* _Your task_
Your copy should match the records below word for word and contain no pictures.

[Structured page parsing data]
=======

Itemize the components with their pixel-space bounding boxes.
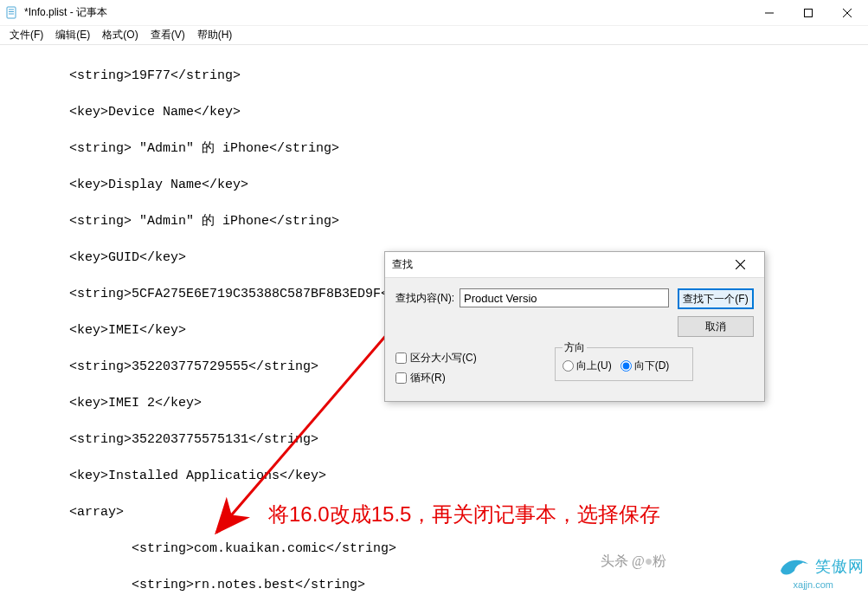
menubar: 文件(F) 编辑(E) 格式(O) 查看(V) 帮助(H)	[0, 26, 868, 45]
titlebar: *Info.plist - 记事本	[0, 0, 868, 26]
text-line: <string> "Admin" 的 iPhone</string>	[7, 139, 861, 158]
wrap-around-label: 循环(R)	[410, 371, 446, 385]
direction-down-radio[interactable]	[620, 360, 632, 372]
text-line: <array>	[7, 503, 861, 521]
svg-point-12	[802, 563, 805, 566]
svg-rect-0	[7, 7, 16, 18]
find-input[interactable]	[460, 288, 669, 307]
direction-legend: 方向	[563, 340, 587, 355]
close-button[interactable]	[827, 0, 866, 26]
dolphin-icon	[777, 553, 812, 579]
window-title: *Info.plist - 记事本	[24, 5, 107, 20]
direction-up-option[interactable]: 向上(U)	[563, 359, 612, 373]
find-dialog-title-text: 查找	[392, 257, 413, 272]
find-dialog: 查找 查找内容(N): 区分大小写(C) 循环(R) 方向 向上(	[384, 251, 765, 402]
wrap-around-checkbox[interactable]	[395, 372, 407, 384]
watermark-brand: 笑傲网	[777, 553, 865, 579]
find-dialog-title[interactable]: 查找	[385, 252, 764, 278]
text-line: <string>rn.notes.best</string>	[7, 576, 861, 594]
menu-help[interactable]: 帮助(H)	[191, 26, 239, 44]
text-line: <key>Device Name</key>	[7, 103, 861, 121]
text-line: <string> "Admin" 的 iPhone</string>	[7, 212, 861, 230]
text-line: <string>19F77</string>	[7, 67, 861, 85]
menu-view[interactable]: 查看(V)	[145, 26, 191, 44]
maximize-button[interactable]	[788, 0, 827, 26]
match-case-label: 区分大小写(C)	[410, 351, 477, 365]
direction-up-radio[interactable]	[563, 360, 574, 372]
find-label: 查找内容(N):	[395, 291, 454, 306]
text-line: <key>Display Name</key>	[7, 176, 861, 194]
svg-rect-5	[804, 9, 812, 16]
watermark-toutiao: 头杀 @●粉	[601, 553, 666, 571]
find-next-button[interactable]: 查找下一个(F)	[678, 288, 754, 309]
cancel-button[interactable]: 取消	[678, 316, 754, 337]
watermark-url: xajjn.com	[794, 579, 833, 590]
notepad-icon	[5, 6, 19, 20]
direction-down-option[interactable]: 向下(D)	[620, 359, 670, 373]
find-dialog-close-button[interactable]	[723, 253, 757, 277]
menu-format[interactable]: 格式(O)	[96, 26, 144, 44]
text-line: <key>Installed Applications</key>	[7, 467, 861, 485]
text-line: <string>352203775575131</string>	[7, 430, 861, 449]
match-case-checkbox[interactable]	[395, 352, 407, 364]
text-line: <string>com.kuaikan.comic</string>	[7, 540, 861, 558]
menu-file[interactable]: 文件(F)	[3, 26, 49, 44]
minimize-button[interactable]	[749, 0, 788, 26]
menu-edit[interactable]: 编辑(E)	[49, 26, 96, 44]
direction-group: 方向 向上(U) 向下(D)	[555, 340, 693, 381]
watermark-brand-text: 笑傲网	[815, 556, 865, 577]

=======

* _Exercise output_
Itemize the components with their pixel-space bounding boxes.
menubar: 文件(F) 编辑(E) 格式(O) 查看(V) 帮助(H)	[0, 26, 868, 45]
titlebar: *Info.plist - 记事本	[0, 0, 868, 26]
text-line: <string> "Admin" 的 iPhone</string>	[7, 139, 861, 158]
wrap-around-label: 循环(R)	[410, 371, 446, 385]
direction-down-radio[interactable]	[620, 360, 632, 372]
text-line: <array>	[7, 503, 861, 521]
svg-point-12	[802, 563, 805, 566]
svg-rect-0	[7, 7, 16, 18]
find-input[interactable]	[460, 288, 669, 307]
direction-legend: 方向	[563, 340, 587, 355]
close-button[interactable]	[827, 0, 866, 26]
dolphin-icon	[777, 553, 812, 579]
window-title: *Info.plist - 记事本	[24, 5, 107, 20]
direction-up-option[interactable]: 向上(U)	[563, 359, 612, 373]
find-dialog-title-text: 查找	[392, 257, 413, 272]
find-dialog: 查找 查找内容(N): 区分大小写(C) 循环(R) 方向 向上(	[384, 251, 765, 402]
wrap-around-checkbox[interactable]	[395, 372, 407, 384]
watermark-brand: 笑傲网	[777, 553, 865, 579]
find-dialog-title[interactable]: 查找	[385, 252, 764, 278]
text-line: <string>rn.notes.best</string>	[7, 576, 861, 594]
menu-help[interactable]: 帮助(H)	[191, 26, 239, 44]
text-line: <key>Device Name</key>	[7, 103, 861, 121]
text-line: <string> "Admin" 的 iPhone</string>	[7, 212, 861, 230]
text-line: <string>19F77</string>	[7, 67, 861, 85]
menu-view[interactable]: 查看(V)	[145, 26, 191, 44]
maximize-button[interactable]	[788, 0, 827, 26]
match-case-label: 区分大小写(C)	[410, 351, 477, 365]
direction-up-radio[interactable]	[563, 360, 574, 372]
find-label: 查找内容(N):	[395, 291, 454, 306]
text-line: <key>Display Name</key>	[7, 176, 861, 194]
svg-rect-5	[804, 9, 812, 16]
watermark-toutiao: 头杀 @●粉	[601, 553, 666, 571]
find-next-button[interactable]: 查找下一个(F)	[678, 288, 754, 309]
cancel-button[interactable]: 取消	[678, 316, 754, 337]
watermark-url: xajjn.com	[794, 579, 833, 590]
notepad-icon	[5, 6, 19, 20]
direction-down-option[interactable]: 向下(D)	[620, 359, 670, 373]
find-dialog-close-button[interactable]	[723, 253, 757, 277]
menu-format[interactable]: 格式(O)	[96, 26, 144, 44]
text-line: <key>Installed Applications</key>	[7, 467, 861, 485]
text-line: <string>352203775575131</string>	[7, 430, 861, 449]
match-case-checkbox[interactable]	[395, 352, 407, 364]
text-line: <string>com.kuaikan.comic</string>	[7, 540, 861, 558]
menu-file[interactable]: 文件(F)	[3, 26, 49, 44]
minimize-button[interactable]	[749, 0, 788, 26]
menu-edit[interactable]: 编辑(E)	[49, 26, 96, 44]
direction-group: 方向 向上(U) 向下(D)	[555, 340, 693, 381]
watermark-brand-text: 笑傲网	[815, 556, 865, 577]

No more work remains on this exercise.